» **What you should do**
Whichever lines include the word "Republicii", copy them as they appear in the data.

» **Data supplied**
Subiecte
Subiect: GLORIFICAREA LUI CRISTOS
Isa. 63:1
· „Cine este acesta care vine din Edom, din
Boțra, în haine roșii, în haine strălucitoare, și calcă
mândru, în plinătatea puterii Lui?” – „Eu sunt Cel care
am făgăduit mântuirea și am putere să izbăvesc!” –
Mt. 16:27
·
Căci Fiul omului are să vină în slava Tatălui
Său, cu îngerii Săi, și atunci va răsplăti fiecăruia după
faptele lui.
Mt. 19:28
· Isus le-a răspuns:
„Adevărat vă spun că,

==

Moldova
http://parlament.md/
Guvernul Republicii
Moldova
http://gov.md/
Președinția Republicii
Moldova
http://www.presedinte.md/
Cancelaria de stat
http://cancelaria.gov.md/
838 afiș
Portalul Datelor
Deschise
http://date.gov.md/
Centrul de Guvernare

» **Answer to the exercise**
Guvernul Republicii
Președinția Republicii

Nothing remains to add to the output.